Obamacare, which is built on a model developed by the conservative Heritage Foundation, was designed as a compromise between free market advocates and those who would have preferred a single payer system like the Canadian system. It allows consumers to purchase healthcare insurance in the health insurance market. That was not enough of a compromise for most Republicans. The government provided subsidies that enable low income citizens to purchase insurance policies and the government played a role in defining the benefits available on the market. In order for any insurance market to work it was also necessary for the government to provide insurance companies with a risk pool of potential consumers that included healthy individuals who might otherwise not purchase insurance. Without government mandates insurance companies would be forced to charge premiums that reflected the high costs of insuring a pool of high risk consumers.

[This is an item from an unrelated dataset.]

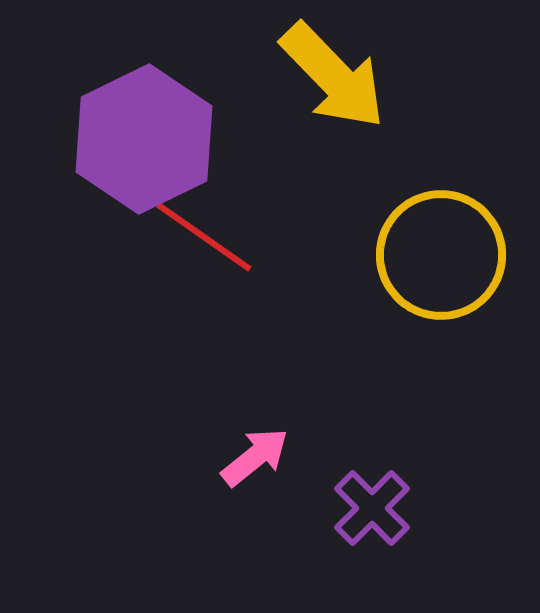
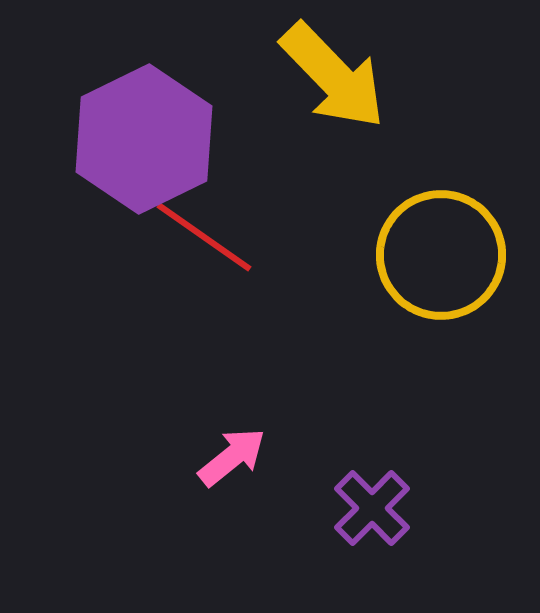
pink arrow: moved 23 px left
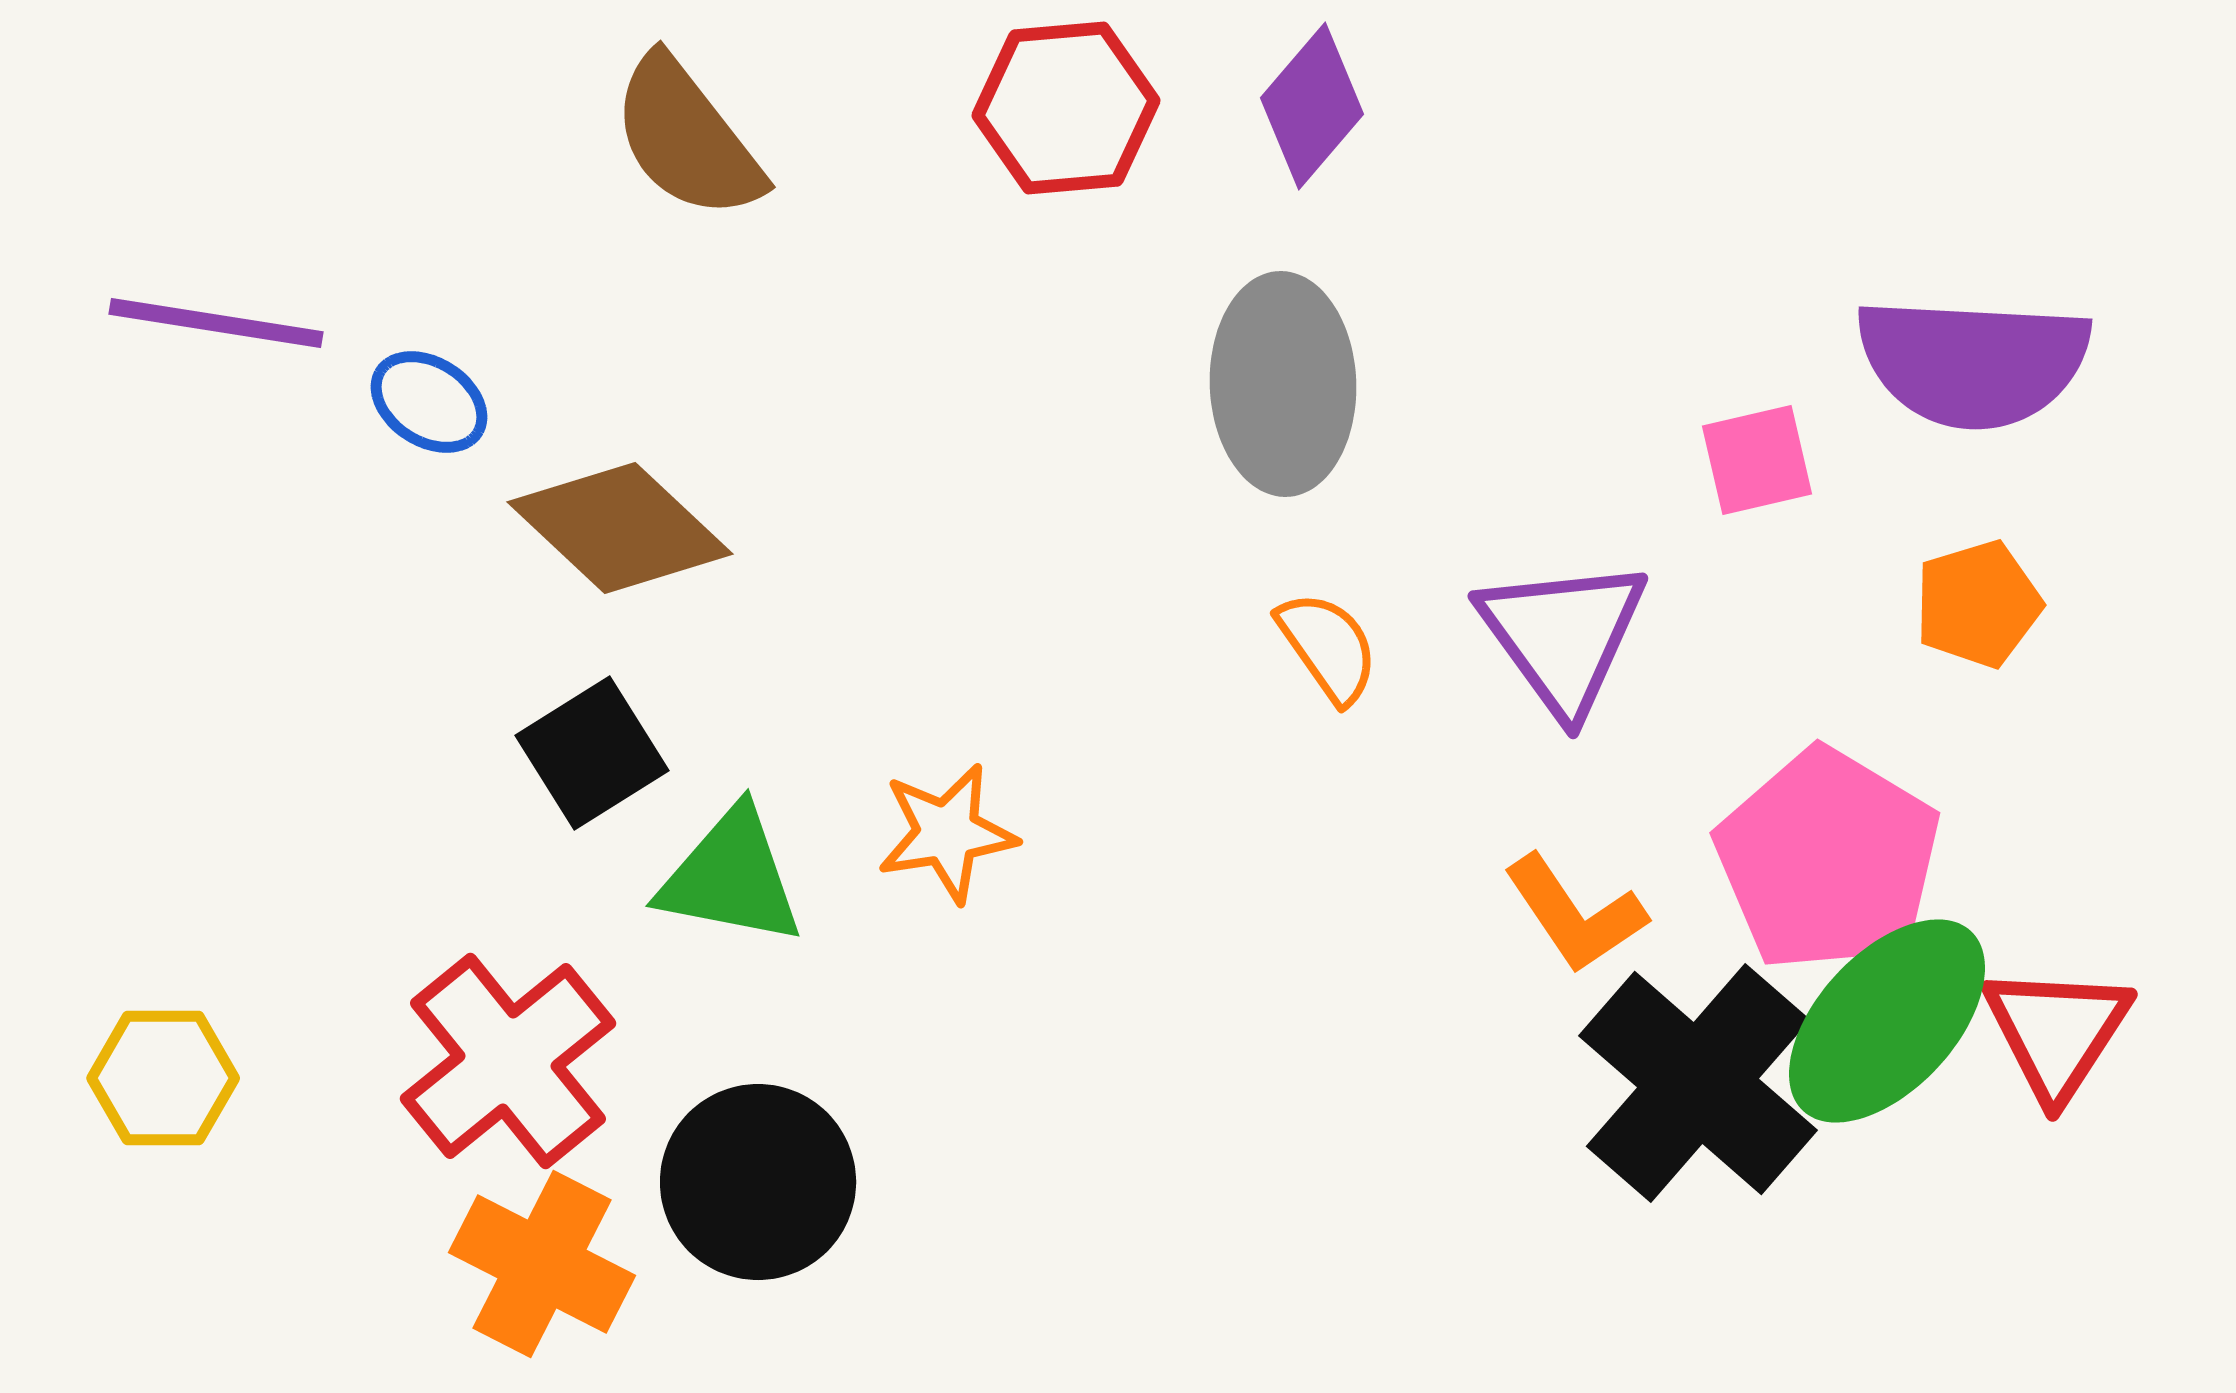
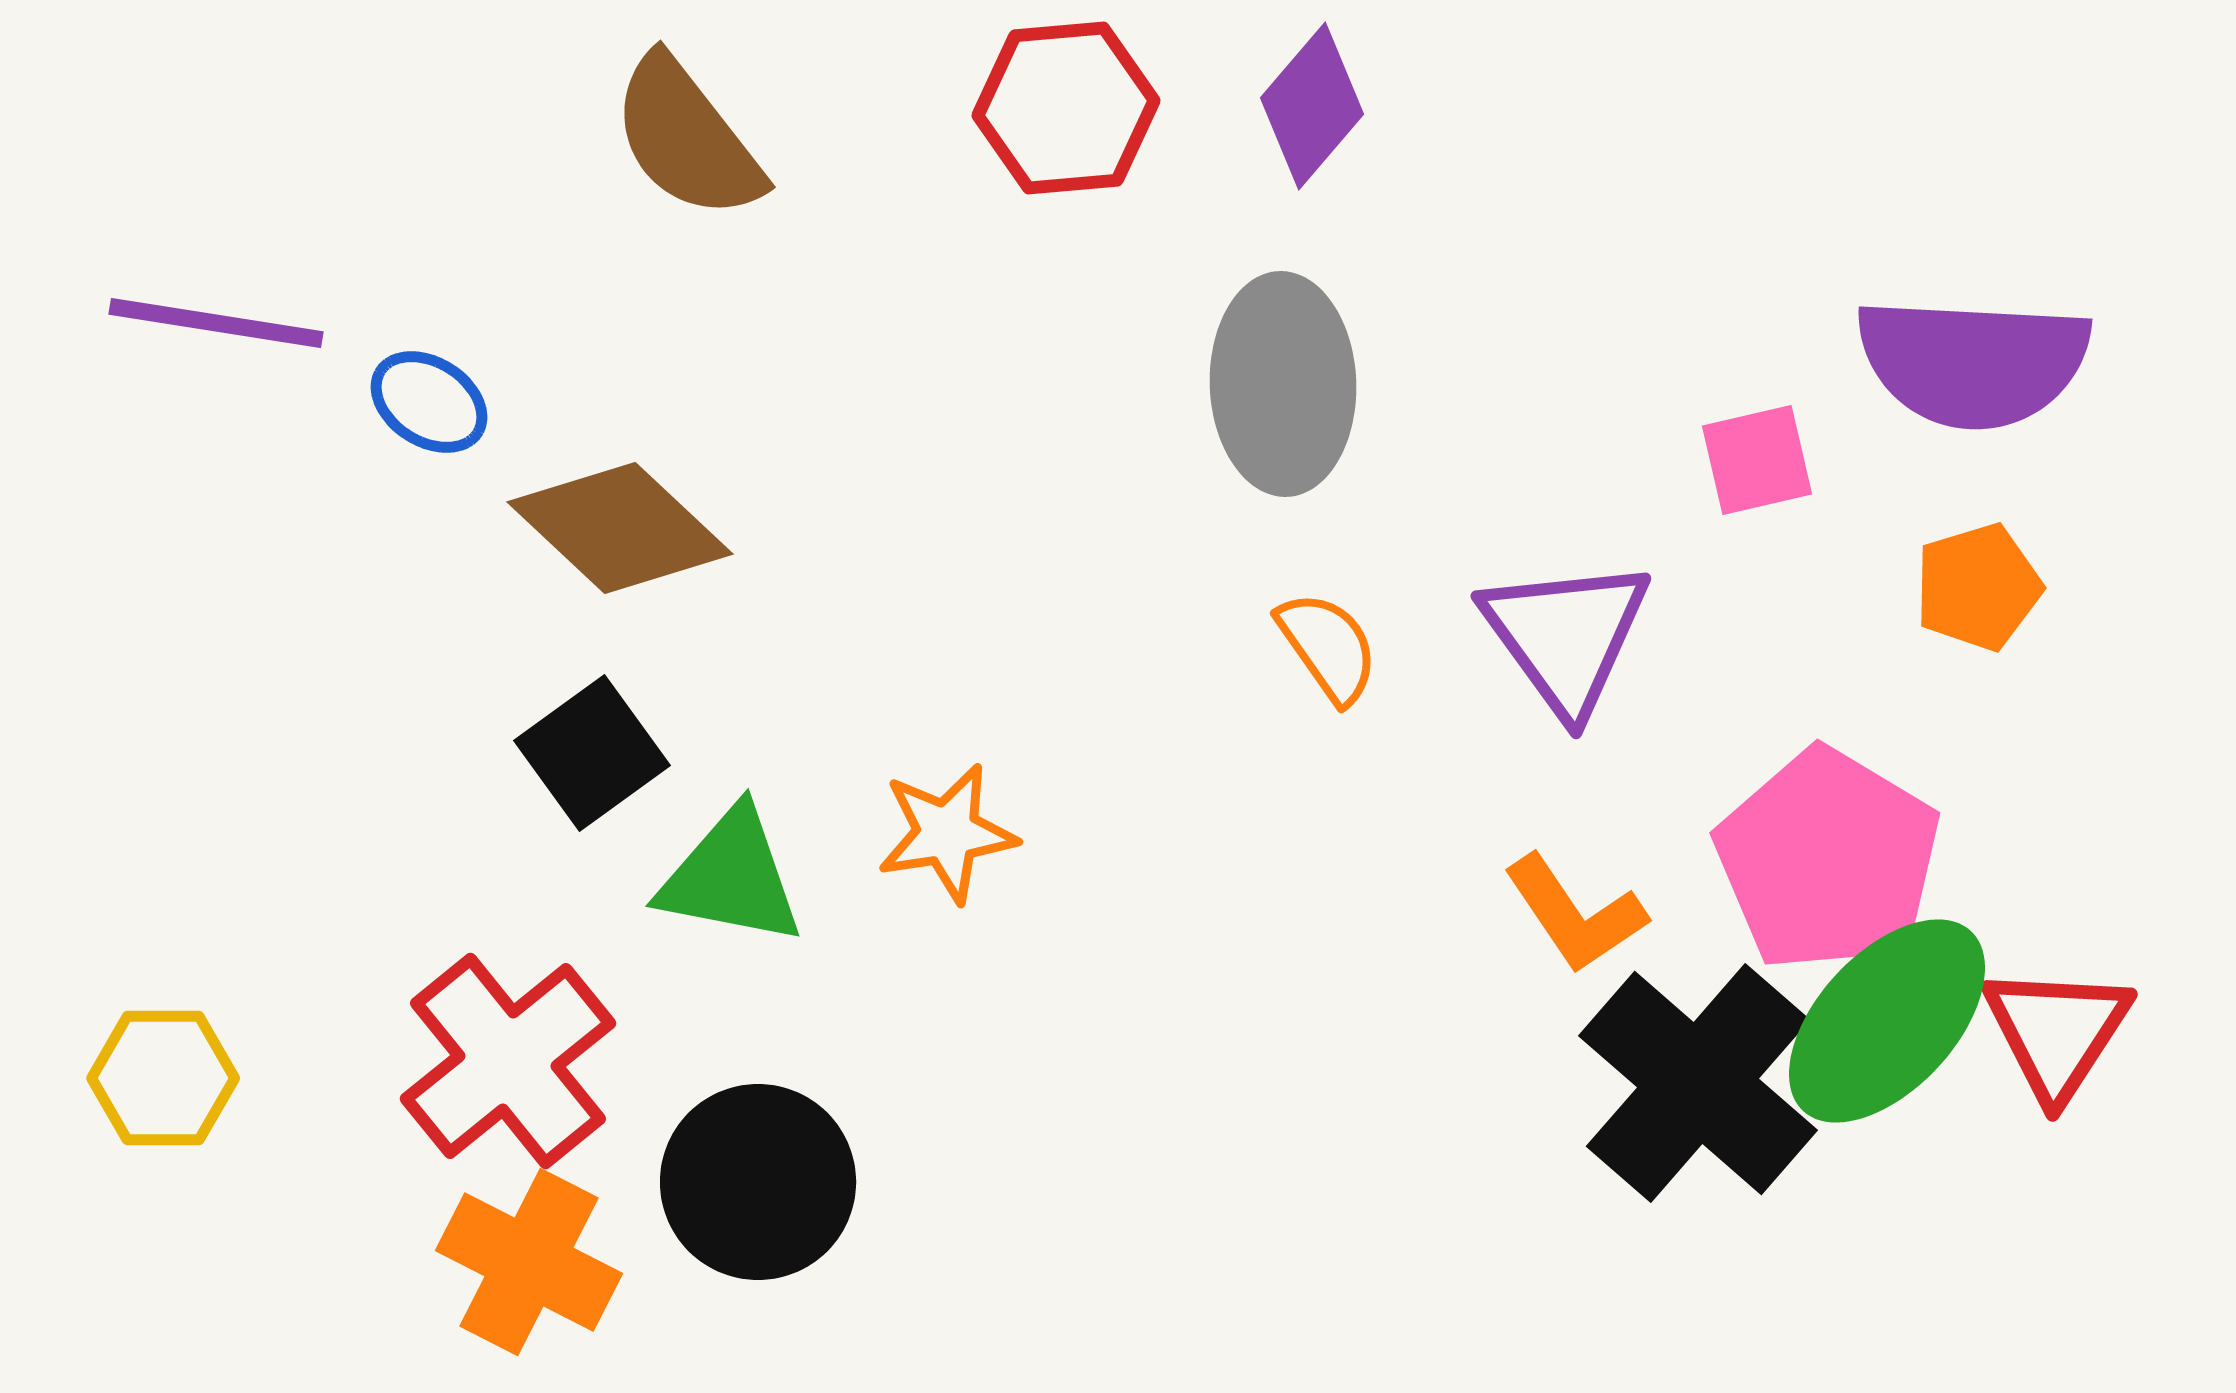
orange pentagon: moved 17 px up
purple triangle: moved 3 px right
black square: rotated 4 degrees counterclockwise
orange cross: moved 13 px left, 2 px up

Not too long ago, Donald Trump argued that the Canadian system provided a good model for a universal coverage system that was efficient and less costly:
“I’m a conservative on most issues but a liberal on this one. We should not hear so many stories of families ruined by healthcare expenses. . . . We must have universal healthcare. . . . The Canadian plan . . . helps Canadians live longer and healthier than Americans. There are fewer medical lawsuits, less loss of labor to sickness, and lower costs to companies paying for the medical care of their employees. . . . We need, as a nation, to reexamine the single-payer plan, as many individual states are doing.”
We all know what happened to Trump's good idea. He ended up with a plan cobbled together by Paul Ryan that he could not sell to Republicans were even more conservative than Paul Ryan. Trump would have been able to sell the Canadian plan to Democrats but not to Republicans who cater to the interests of the insurance industry and to a free market system of healthcare insurers.